Your smart home and the Internet of Things (IoT) devices it comprises are fantastic for convenience, but, as with most networked devices, the trade-off is reduced security. We've all seen the reports of IoT devices and other networked devices like printers being infected and turned into massive botnets, and the unwelcome truth is that many of our smart devices could be vulnerable to attack.

Even if not infected, letting random IoT devices connect to the internet is a potential security risk, and I'd rather not let the cheap Wi-Fi connected lightbulbs that make my living space cozier betray me. Instead, I've blocked all IoT devices from accessing the internet, though I will grant them access for a brief period a couple of times a year to check for updates and security patches. It's a pretty quick process to set up, and it makes me feel better about using devices that I don't have the technical skills to dissect.

Go bespoke or DIY but all you need is a network firewall

Home network security doesn't only protect from threats outside your home

Blocking any devices from connecting to the internet usually requires a firewall, and building a custom firewall is easier than you'd think. I used OPNsense for this, but you can use many other custom firewalls to achieve the same goal, or a bespoke system like those from Ubiquiti, TP-Link Omada, and others.

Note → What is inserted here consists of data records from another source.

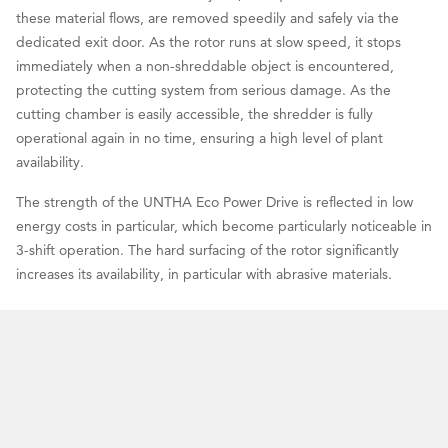
these material flows, are removed speedily and safely via the
dedicated exit door. As the rotor runs at slow speed, it stops
immediately when a non-shreddable object is encountered,
protecting the cutting system from serious damage. As the
cutting chamber is easily accessible, the shredder is fully
operational again in no time, ensuring a high level of plant
availability.
The strength of the UNTHA Eco Power Drive is reflected in low
energy costs in particular, which become particularly noticeable in
3-shift operation. The hard surfacing of the rotor significantly
increases its availability, in particular with abrasive materials.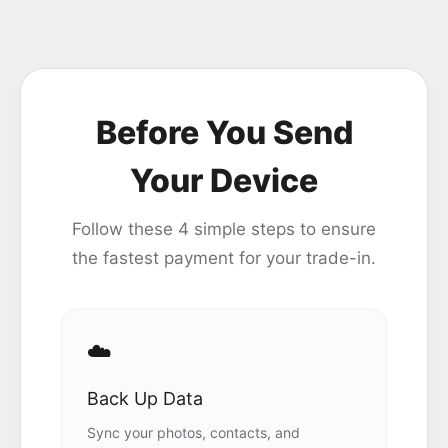
Before You Send
Your Device
Follow these 4 simple steps to ensure
the fastest payment for your trade-in.
☁️
Back Up Data
Sync your photos, contacts, and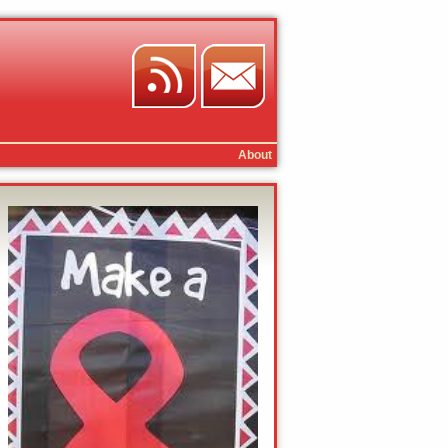
About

building a custom firewall is easier than you'd think

I used a $150 mini PC with an N150 processor and two 2.5GbE ports, but you could use old PC hardware, or a mini PC designed for use as a firewall. You might not need to build your own firewall, depending on the router you're already using, but it's certainly easier to do on a system designed for security.

A few network and firewall rules later, and my goal was achieved

The easiest way I've found for managing IoT devices is to put them all on one VLAN, which is then isolated from the rest of your home network. This lets them talk to one another if necessary, but keeps broadcast packets away from the parts of your network where your laptops and computers live.

Once I had those IoT devices on a VLAN, setting a default DROP ALL traffic rule from that VLAN to anything else stopped them from both dialing home to remote servers and from accessing any of my other network segments. I also blocked DNS access to my gateway from the IoT VLAN, because if it shouldn't be dialing home, it doesn't need to resolve names.

Then I set up mDNS reflection to ensure local smart device services like AirPlay still work, and a stateful rule that IoT devices can return traffic to the main network when asked to do so.

If your network doesn't support VLAN segmentation, you still have options

Not every network wants or needs the complexity of VLANs, and I can completely understand if you'd rather handle your IoT devices in another way. It's going to be more time-intensive, however, because you'll first need to catalog all your IoT devices, with their MAC and IP addresses, then create outbound firewall rules blocking traffic from those MAC or IP addresses to the WAN zone. This should be achievable on most home routers, though some ISP models might not let you add blocking rules.

There's one last thing to do: block all outbound DNS requests on ports 53 and 853 (DNS-over-TLS) at the firewall level. Many IoT devices have hardcoded DNS addresses, and this can bypass your network's blocking rules if not addressed. Adding a Pi-hole as a DNS-level sinkhole completes the security, ensuring any errant devices cannot get around your rules.

Now I had another issue to solve

Why does my lightbulb need to talk to a cloud server anyway?

You might find that some of your IoT devices have stopped working or have reduced functionality once you block them from internet access. Several of my robot vacuum cleaners were affected like this because they contact the servers for various things, as were my Hue bulbs, which contact the servers for some of the scenes.

There should be no reason that any IoT device has to rely on external servers. This was one of the things the Matter protocol was supposed to fix by requiring local-first control. Companies could then use external servers for extended features, but every core function needed to be reachable if there was no internet access.

Home Assistant to the rescue

Home Assistant has been the best tool for managing my IoT and other smart devices, enabling me to ditch dozens of dedicated apps to have everything controllable from a consolidated dashboard. It's easy to set up, fairly easy to maintain, and has a huge community of enthusiasts who have probably already solved any issue you run into.

And it gives you local control over your smart home, which should be the default in my opinion. Relying on cloud servers is yet another point of failure, to say nothing about the potential security risks. And whether you use a VLAN or other methods to block your IoT devices from accessing the internet, they'll still be accessible via your local network.

I want local control for my smart home, so I'm not relying on the cloud

It's surprisingly simple to block your IoT devices from phoning home to their hardcoded servers. It's slightly more complicated to get local control of those devices if they rely on a cloud service for connectivity, but I've found third-party replacements for all the smart home devices I own and managed to connect them to Home Assistant, so I still have full control over them. I do have to check manually for any updates on those IoT devices, but the companies update them so infrequently that it's only a quick check every few months.